Breyer, in a wide-ranging interview with NPR, said he will not kowtow to calls from progressive lawmakers to retire due to his age.
“I’m only going to say that I’m not going to go beyond what I previously said on the subject, and that is that I do not believe I should stay on the Supreme Court, or want to stay on the Supreme Court, until I die,” the 83-year-old justice told the partially publicly funded broadcaster.
“And when exactly I should retire, or will retire, has many complex parts to it. I think I’m aware of most of them, and I am, and will consider them.”
When Justice Ruth Bader Ginsburg died last year and Amy Coney Barrett was nominated to the top court, left-wing Democrat lawmakers called for the expansion, or “packing,” of the Supreme Court with several more justices.
In April, President Joe Biden signed an executive order that established an investigatory body to determine whether more seats should be added to the Supreme Court or whether term limits should be established for justices.
“There is no question that Justice Breyer, for whom I have great respect, should retire at the end of this term,” Rep. Mondaire Jones (D-N.Y.) told news website Cheddar in April, referring to Ginsburg’s death.
“My goodness, have we not learned our lesson?” Rep. Alexandria Ocasio-Cortez (D-N.Y.) has issued similar statements.
But Breyer, who dismissed such calls earlier this year, again said that such notions haven’t had an impact on the justices.

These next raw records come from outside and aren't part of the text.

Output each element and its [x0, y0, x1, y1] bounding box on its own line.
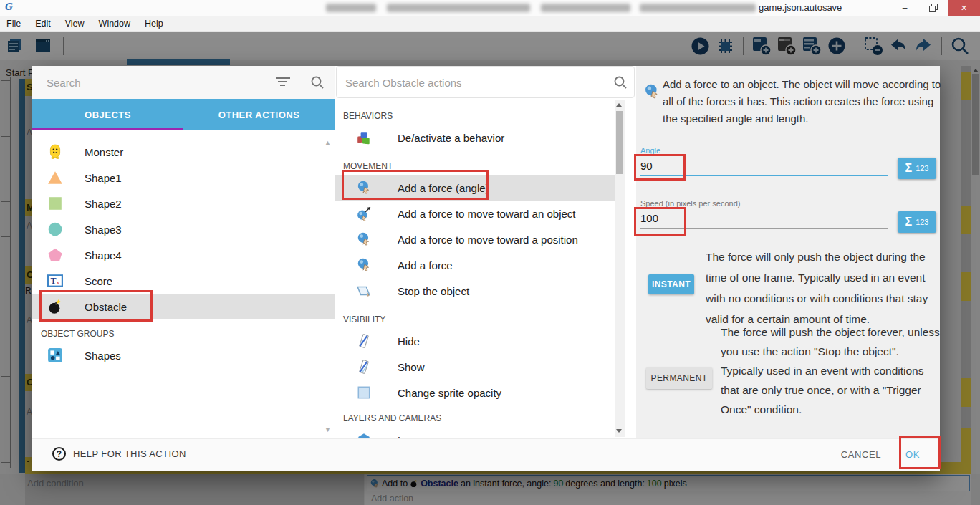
monster-icon	[47, 144, 63, 160]
tab-other-actions[interactable]: OTHER ACTIONS	[183, 99, 335, 130]
text-object-icon: Tx	[47, 273, 63, 289]
object-row-shape3[interactable]: Shape3	[32, 216, 335, 242]
search-icon[interactable]	[310, 75, 325, 90]
action-list-scrollbar[interactable]	[615, 100, 625, 437]
behavior-icon	[356, 130, 372, 145]
section-header-movement: MOVEMENT	[335, 158, 636, 175]
redacted-title-text	[541, 4, 630, 12]
action-search-bar	[336, 66, 635, 98]
redacted-title-text	[640, 4, 756, 12]
restore-button[interactable]	[919, 0, 948, 16]
action-row-hide[interactable]: Hide	[335, 328, 615, 354]
triangle-icon	[47, 170, 63, 186]
menu-file[interactable]: File	[6, 19, 21, 29]
minimize-button[interactable]: –	[890, 0, 919, 16]
ok-button[interactable]: OK	[905, 449, 920, 460]
svg-text:x: x	[57, 279, 60, 286]
menu-edit[interactable]: Edit	[35, 19, 51, 29]
instant-description: The force will only push the object duri…	[706, 246, 942, 330]
force-toward-position-icon	[356, 231, 372, 247]
object-group-icon	[47, 347, 63, 363]
dialog-footer: ? HELP FOR THIS ACTION CANCEL OK	[32, 438, 940, 471]
question-mark-icon: ?	[52, 447, 66, 461]
action-row-deactivate-behavior[interactable]: De/activate a behavior	[335, 125, 615, 150]
action-description: Add a force to an object. The object wil…	[663, 76, 943, 128]
action-row-force-toward-position[interactable]: Add a force to move toward a position	[335, 226, 615, 252]
close-button[interactable]: ✕	[948, 0, 980, 16]
object-row-monster[interactable]: Monster	[32, 139, 335, 165]
speed-input[interactable]	[640, 208, 888, 229]
filter-icon[interactable]	[276, 77, 290, 87]
object-row-shape4[interactable]: Shape4	[32, 242, 335, 268]
stop-object-icon	[356, 283, 372, 299]
cancel-button[interactable]: CANCEL	[841, 449, 881, 460]
scroll-up-icon[interactable]	[616, 103, 622, 107]
action-row-change-opacity[interactable]: Change sprite opacity	[335, 380, 615, 405]
help-button[interactable]: ? HELP FOR THIS ACTION	[52, 447, 186, 461]
action-search-input[interactable]	[345, 73, 582, 92]
object-row-obstacle[interactable]: Obstacle	[32, 294, 335, 319]
object-search-bar	[32, 66, 335, 99]
speed-expression-button[interactable]: Σ 123	[898, 211, 936, 233]
section-header-visibility: VISIBILITY	[335, 311, 636, 328]
scroll-up-icon[interactable]: ▲	[325, 139, 331, 146]
force-icon	[356, 257, 372, 273]
svg-text:T: T	[50, 276, 56, 286]
scroll-down-icon[interactable]: ▼	[325, 426, 331, 433]
force-toward-object-icon	[356, 206, 372, 221]
bomb-icon	[47, 299, 63, 314]
scroll-down-icon[interactable]	[616, 429, 622, 433]
sigma-icon: Σ	[905, 162, 913, 175]
object-list: Monster Shape1 Shape2 Shape3 Shape4	[32, 130, 335, 438]
action-row-stop-object[interactable]: Stop the object	[335, 278, 615, 304]
object-row-shape2[interactable]: Shape2	[32, 191, 335, 216]
action-selector-panel: BEHAVIORS De/activate a behavior MOVEMEN…	[335, 66, 636, 438]
action-editor-dialog: OBJECTS OTHER ACTIONS Monster Shape1 Sha…	[32, 66, 940, 471]
square-icon	[47, 196, 63, 211]
restore-icon	[929, 4, 938, 12]
menu-help[interactable]: Help	[145, 19, 163, 29]
scrollbar-thumb[interactable]	[616, 111, 623, 174]
menu-view[interactable]: View	[65, 19, 85, 29]
instant-button[interactable]: INSTANT	[648, 274, 694, 294]
permanent-button[interactable]: PERMANENT	[646, 367, 712, 389]
action-row-force-toward-object[interactable]: Add a force to move toward an object	[335, 201, 615, 226]
opacity-icon	[356, 385, 372, 400]
angle-input[interactable]	[640, 156, 888, 176]
section-header-layers: LAYERS AND CAMERAS	[335, 410, 636, 427]
hide-icon	[356, 333, 372, 349]
object-row-score[interactable]: Tx Score	[32, 268, 335, 294]
angle-expression-button[interactable]: Σ 123	[898, 158, 936, 179]
force-icon	[356, 180, 372, 196]
object-row-shape1[interactable]: Shape1	[32, 165, 335, 191]
window-title: game.json.autosave	[759, 2, 842, 13]
menu-bar: File Edit View Window Help	[0, 16, 980, 32]
angle-field-label: Angle	[640, 146, 660, 155]
gdevelop-window: Start P S A M A C Re A O A M Add conditi…	[0, 0, 980, 505]
title-bar: G game.json.autosave – ✕	[0, 0, 980, 16]
menu-window[interactable]: Window	[99, 19, 130, 29]
pentagon-icon	[47, 247, 63, 263]
object-tabs: OBJECTS OTHER ACTIONS	[32, 99, 335, 130]
circle-icon	[47, 221, 63, 237]
sigma-icon: Σ	[905, 216, 913, 229]
speed-field-label: Speed (in pixels per second)	[640, 199, 740, 208]
object-row-shapes-group[interactable]: Shapes	[32, 342, 335, 368]
action-row-show[interactable]: Show	[335, 354, 615, 380]
force-icon	[643, 83, 660, 100]
redacted-title-text	[387, 4, 530, 12]
show-icon	[356, 359, 372, 375]
action-row-layer[interactable]: Layer	[335, 427, 615, 438]
object-groups-header: OBJECT GROUPS	[32, 325, 335, 342]
redacted-title-text	[326, 4, 376, 12]
object-selector-panel: OBJECTS OTHER ACTIONS Monster Shape1 Sha…	[32, 66, 335, 438]
object-search-input[interactable]	[47, 73, 254, 92]
gdevelop-logo: G	[5, 1, 13, 13]
permanent-description: The force will push the object forever, …	[721, 322, 944, 419]
section-header-behaviors: BEHAVIORS	[335, 107, 636, 125]
action-row-add-force[interactable]: Add a force	[335, 252, 615, 278]
tab-objects[interactable]: OBJECTS	[32, 99, 183, 130]
action-row-add-force-angle[interactable]: Add a force (angle)	[335, 175, 615, 201]
search-icon[interactable]	[613, 75, 628, 90]
layer-icon	[356, 432, 372, 438]
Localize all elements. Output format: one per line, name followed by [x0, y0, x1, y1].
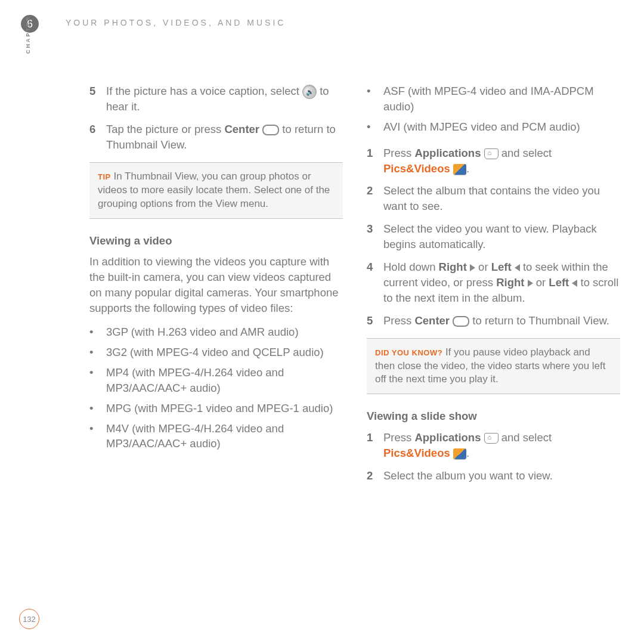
right-key-label: Right: [496, 276, 524, 289]
section-heading-slideshow: Viewing a slide show: [367, 408, 620, 424]
bullet-item: •ASF (with MPEG-4 video and IMA-ADPCM au…: [367, 83, 620, 114]
step-text: Select the album you want to view.: [383, 468, 553, 484]
text: and select: [501, 431, 552, 444]
step-5: 5 If the picture has a voice caption, se…: [89, 83, 343, 114]
step-text: Press Center to return to Thumbnail View…: [383, 313, 609, 329]
pics-videos-label: Pics&Videos: [383, 162, 450, 175]
left-column: 5 If the picture has a voice caption, se…: [89, 83, 343, 491]
dyk-label: DID YOU KNOW?: [375, 348, 442, 357]
pics-videos-icon: [453, 448, 466, 459]
step-text: Select the video you want to view. Playb…: [383, 221, 620, 252]
right-key-label: Right: [439, 261, 467, 273]
text: Press: [383, 147, 414, 159]
pics-videos-label: Pics&Videos: [383, 447, 450, 459]
bullet-text: AVI (with MJPEG video and PCM audio): [383, 119, 580, 135]
right-column: •ASF (with MPEG-4 video and IMA-ADPCM au…: [367, 83, 620, 491]
bullet-dot: •: [89, 421, 106, 452]
applications-key-label: Applications: [414, 431, 481, 444]
bullet-dot: •: [89, 324, 106, 340]
bullet-dot: •: [89, 365, 106, 396]
step-number: 5: [367, 313, 383, 329]
page-header: YOUR PHOTOS, VIDEOS, AND MUSIC: [66, 18, 286, 27]
step-number: 4: [367, 259, 383, 306]
text: or: [536, 276, 549, 289]
step-text: Hold down Right or Left to seek within t…: [383, 259, 620, 306]
step-number: 1: [367, 145, 383, 177]
did-you-know-callout: DID YOU KNOW? If you pause video playbac…: [367, 338, 620, 395]
step-1: 1 Press Applications and select Pics&Vid…: [367, 145, 620, 177]
step-number: 2: [367, 183, 383, 214]
step-number: 1: [367, 430, 383, 461]
bullet-text: 3GP (with H.263 video and AMR audio): [106, 324, 299, 340]
tip-callout: TIP In Thumbnail View, you can group pho…: [89, 162, 343, 219]
bullet-text: MP4 (with MPEG-4/H.264 video and MP3/AAC…: [106, 365, 343, 396]
bullet-dot: •: [89, 401, 106, 416]
step-4: 4 Hold down Right or Left to seek within…: [367, 259, 620, 306]
text: and select: [501, 147, 552, 159]
step-5: 5 Press Center to return to Thumbnail Vi…: [367, 313, 620, 329]
section-heading-viewing-video: Viewing a video: [89, 233, 343, 249]
left-arrow-icon: [515, 264, 520, 271]
applications-key-icon: [484, 433, 499, 444]
bullet-dot: •: [367, 83, 383, 114]
center-key-label: Center: [414, 314, 450, 327]
tip-label: TIP: [98, 172, 111, 181]
step-text: Press Applications and select Pics&Video…: [383, 430, 552, 461]
text: or: [478, 261, 491, 273]
tip-text: In Thumbnail View, you can group photos …: [98, 171, 330, 209]
step-number: 6: [89, 122, 106, 153]
text: .: [466, 447, 469, 459]
voice-caption-icon: [302, 85, 317, 99]
text: Press: [383, 431, 414, 444]
pics-videos-icon: [453, 164, 466, 175]
bullet-text: M4V (with MPEG-4/H.264 video and MP3/AAC…: [106, 421, 343, 452]
step-2: 2 Select the album that contains the vid…: [367, 183, 620, 214]
right-arrow-icon: [528, 280, 533, 287]
bullet-item: •MP4 (with MPEG-4/H.264 video and MP3/AA…: [89, 365, 343, 396]
bullet-item: •3GP (with H.263 video and AMR audio): [89, 324, 343, 340]
paragraph: In addition to viewing the videos you ca…: [89, 254, 343, 316]
text: If the picture has a voice caption, sele…: [106, 85, 299, 97]
step-6: 6 Tap the picture or press Center to ret…: [89, 122, 343, 153]
page-number-text: 132: [23, 615, 36, 624]
bullet-dot: •: [89, 345, 106, 360]
bullet-dot: •: [367, 119, 383, 135]
applications-key-icon: [484, 148, 499, 159]
bullet-item: •MPG (with MPEG-1 video and MPEG-1 audio…: [89, 401, 343, 416]
right-arrow-icon: [470, 264, 475, 271]
bullet-text: MPG (with MPEG-1 video and MPEG-1 audio): [106, 401, 333, 416]
text: Press: [383, 314, 414, 327]
step-text: If the picture has a voice caption, sele…: [106, 83, 343, 114]
bullet-item: •AVI (with MJPEG video and PCM audio): [367, 119, 620, 135]
left-key-label: Left: [491, 261, 512, 273]
step-text: Press Applications and select Pics&Video…: [383, 145, 552, 177]
bullet-item: •M4V (with MPEG-4/H.264 video and MP3/AA…: [89, 421, 343, 452]
step-text: Tap the picture or press Center to retur…: [106, 122, 343, 153]
step-text: Select the album that contains the video…: [383, 183, 620, 214]
slideshow-step-2: 2 Select the album you want to view.: [367, 468, 620, 484]
bullet-item: •3G2 (with MPEG-4 video and QCELP audio): [89, 345, 343, 360]
text: to return to Thumbnail View.: [472, 314, 609, 327]
chapter-label-vertical: CHAPTER: [25, 15, 31, 54]
center-key-label: Center: [224, 123, 259, 135]
step-3: 3 Select the video you want to view. Pla…: [367, 221, 620, 252]
text: Hold down: [383, 261, 439, 273]
applications-key-label: Applications: [414, 147, 481, 159]
step-number: 5: [89, 83, 106, 114]
bullet-text: ASF (with MPEG-4 video and IMA-ADPCM aud…: [383, 83, 620, 114]
step-number: 3: [367, 221, 383, 252]
content-area: 5 If the picture has a voice caption, se…: [89, 83, 620, 491]
left-key-label: Left: [549, 276, 569, 289]
bullet-text: 3G2 (with MPEG-4 video and QCELP audio): [106, 345, 324, 360]
page-number: 132: [19, 609, 39, 629]
center-key-icon: [453, 316, 469, 327]
step-number: 2: [367, 468, 383, 484]
text: Tap the picture or press: [106, 123, 224, 135]
left-arrow-icon: [572, 280, 577, 287]
center-key-icon: [262, 125, 279, 135]
text: .: [466, 162, 469, 175]
slideshow-step-1: 1 Press Applications and select Pics&Vid…: [367, 430, 620, 461]
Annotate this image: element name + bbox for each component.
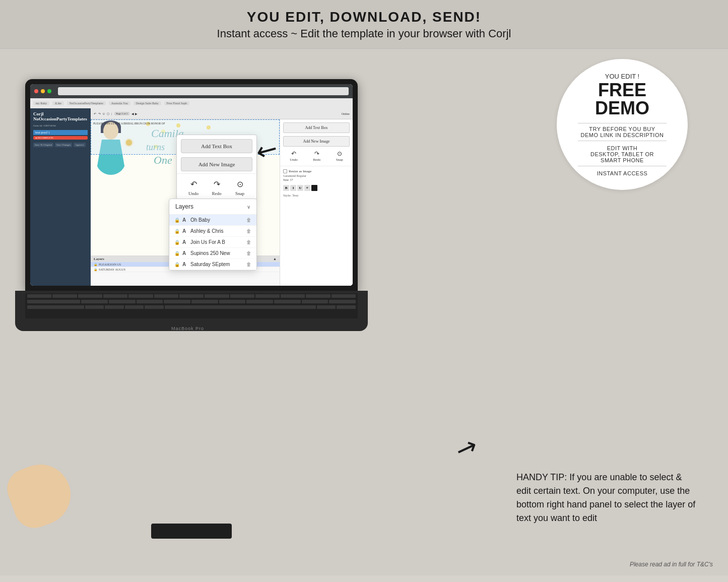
add-image-popup-btn[interactable]: Add New Image — [181, 157, 252, 171]
layer-lock-1: 🔒 — [174, 218, 180, 223]
color-swatch[interactable] — [311, 185, 317, 191]
hand-shape — [2, 456, 79, 534]
layer-item-join-us[interactable]: 🔒 A Join Us For A B 🗑 — [169, 237, 256, 248]
toolbar-undo: ↶ — [94, 112, 96, 115]
toolbar-snap: U — [103, 112, 105, 115]
laptop-keyboard — [25, 293, 358, 318]
undo-tool-sm[interactable]: ↶ Undo — [290, 150, 298, 162]
layer-delete-1[interactable]: 🗑 — [246, 217, 251, 223]
snap-icon: ⊙ — [234, 178, 246, 190]
key — [230, 294, 254, 298]
main-content: my Ruby iLike NoOccasionPartyTemplates A… — [0, 49, 728, 575]
layer-name-oh-baby: Oh Baby — [190, 217, 244, 223]
demo-link-label: DEMO LINK IN DESCRIPTION — [581, 132, 664, 138]
key — [306, 294, 330, 298]
popup-main-tools: ↶ Undo ↷ Redo ⊙ Snap — [177, 173, 256, 200]
italic-btn[interactable]: I — [290, 185, 296, 191]
approve-btn[interactable]: Approve — [74, 143, 86, 147]
layer-item-oh-baby[interactable]: 🔒 A Oh Baby 🗑 — [169, 215, 256, 226]
resize-as-image-check: Resize as Image — [283, 169, 350, 173]
key — [281, 294, 305, 298]
layer-delete-2[interactable]: 🗑 — [246, 228, 251, 234]
layer-type-3: A — [182, 239, 188, 245]
demo-you-edit-label: YOU EDIT ! — [605, 73, 639, 80]
layer-lock-4: 🔒 — [174, 251, 180, 256]
layer-delete-5[interactable]: 🗑 — [246, 262, 251, 267]
layers-header: Layers ∨ — [169, 199, 256, 215]
laptop-touchpad — [151, 524, 232, 539]
undo-icon: ↶ — [187, 178, 200, 190]
popup-editor-panel: Add Text Box Add New Image ↶ Undo — [280, 119, 353, 286]
key — [105, 305, 124, 309]
save-changes-btn[interactable]: Save Changes — [55, 143, 72, 147]
key — [85, 305, 104, 309]
canvas-layer-name-1: PLEASEJOIN US — [99, 263, 121, 266]
arrow-to-layers: ↙ — [450, 428, 483, 471]
demo-demo-label: DEMO — [595, 99, 649, 117]
layer-type-4: A — [182, 250, 188, 256]
demo-phone-label: SMART PHONE — [601, 157, 644, 163]
editor-toolbar: ↶ ↷ U ⬡ | Page 1 of 1 ◀ ▶ Online — [91, 108, 353, 119]
browser-maximize-dot — [47, 89, 51, 93]
key — [81, 300, 108, 303]
layer-item-supinos[interactable]: 🔒 A Supinos 250 New 🗑 — [169, 248, 256, 259]
bookmark-item: NoOccasionPartyTemplates — [67, 101, 106, 105]
snap-label-sm: Snap — [336, 158, 343, 162]
macbook-label: MacBook Pro — [171, 326, 204, 331]
layers-title: Layers — [175, 203, 193, 210]
add-textbox-btn-small[interactable]: Add Text Box — [283, 122, 350, 133]
layer-item-ashley[interactable]: 🔒 A Ashley & Chris 🗑 — [169, 226, 256, 237]
key — [109, 300, 136, 303]
bold-btn[interactable]: B — [283, 185, 289, 191]
layer-name-supinos: Supinos 250 New — [190, 250, 244, 256]
key — [52, 294, 77, 298]
key — [27, 294, 51, 298]
toolbar-arrows: ◀ ▶ — [131, 112, 138, 115]
align-left-btn[interactable]: ≡ — [304, 185, 310, 191]
browser-minimize-dot — [41, 89, 45, 93]
add-textbox-popup-btn[interactable]: Add Text Box — [181, 139, 252, 153]
layer-delete-4[interactable]: 🗑 — [246, 250, 251, 256]
corjl-main-popup: Add Text Box Add New Image ↶ Undo ↷ Redo… — [176, 135, 257, 201]
toolbar-share: ⬡ — [107, 112, 109, 115]
snap-tool-sm[interactable]: ⊙ Snap — [336, 150, 343, 162]
redo-tool-sm[interactable]: ↷ Redo — [313, 150, 320, 162]
browser-address-bar — [58, 87, 349, 95]
key — [332, 294, 356, 298]
redo-icon-sm: ↷ — [313, 150, 320, 158]
underline-btn[interactable]: U — [297, 185, 303, 191]
snap-tool[interactable]: ⊙ Snap — [234, 178, 246, 196]
bookmark-item: Australia You — [109, 101, 130, 105]
save-to-original-btn[interactable]: Save To Original — [33, 143, 53, 147]
demo-try-label: TRY BEFORE YOU BUY — [589, 126, 655, 132]
layer-lock-2: 🔒 — [174, 229, 180, 234]
canvas-layers-title: Layers — [94, 257, 104, 261]
key — [125, 305, 144, 309]
key — [137, 300, 163, 303]
handy-tip-section: ↙ HANDY TIP: If you are unable to select… — [516, 471, 698, 525]
key — [179, 294, 204, 298]
layer-name-join-us: Join Us For A B — [190, 239, 244, 245]
browser-bookmarks: my Ruby iLike NoOccasionPartyTemplates A… — [30, 98, 353, 108]
key-row-3 — [25, 304, 358, 310]
layer-type-1: A — [182, 217, 188, 223]
key — [164, 300, 190, 303]
key — [337, 305, 356, 309]
best-proof-label: best proof 1 — [33, 130, 88, 135]
bookmark-item: Free Floral Soph — [164, 101, 189, 105]
redo-tool[interactable]: ↷ Redo — [211, 178, 223, 196]
demo-instant-label: INSTANT ACCESS — [597, 170, 648, 176]
demo-divider-1 — [578, 123, 667, 123]
resize-checkbox[interactable] — [283, 169, 287, 173]
layers-chevron-icon[interactable]: ∨ — [247, 204, 250, 210]
layer-delete-3[interactable]: 🗑 — [246, 239, 251, 245]
toolbar-online: Online — [342, 112, 350, 115]
size-controls: Size: 17 — [283, 178, 350, 181]
canvas-layers-toggle: ▲ — [273, 257, 277, 261]
demo-divider-2 — [578, 141, 667, 141]
layer-item-saturday[interactable]: 🔒 A Saturday SEptem 🗑 — [169, 259, 256, 270]
main-subtitle: Instant access ~ Edit the template in yo… — [0, 27, 728, 40]
key — [219, 300, 246, 303]
undo-tool[interactable]: ↶ Undo — [187, 178, 200, 196]
add-image-btn-small[interactable]: Add New Image — [283, 136, 350, 147]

“What goes around comes around. And if the Democrats can do it, the Republicans can do it,” Breyer told NPR while promoting his upcoming book, “The Authority of the Court and the Peril of Politics.”
During the interview, Breyer also said that he welcomes in-person oral arguments after the court went virtual due to the COVID-19 pandemic.
“I think it’s better to be there where you can actually see the lawyer and see your colleagues, and you get more of a human interaction,” he said to NPR.
“We’re not automatons. We’re human beings,” Breyer also said. “And I believe when human beings discuss things face to face … there’s a better chance of working things out. That’s true with the lawyers in oral arguments, and it’s true with the nine of us when we’re talking.”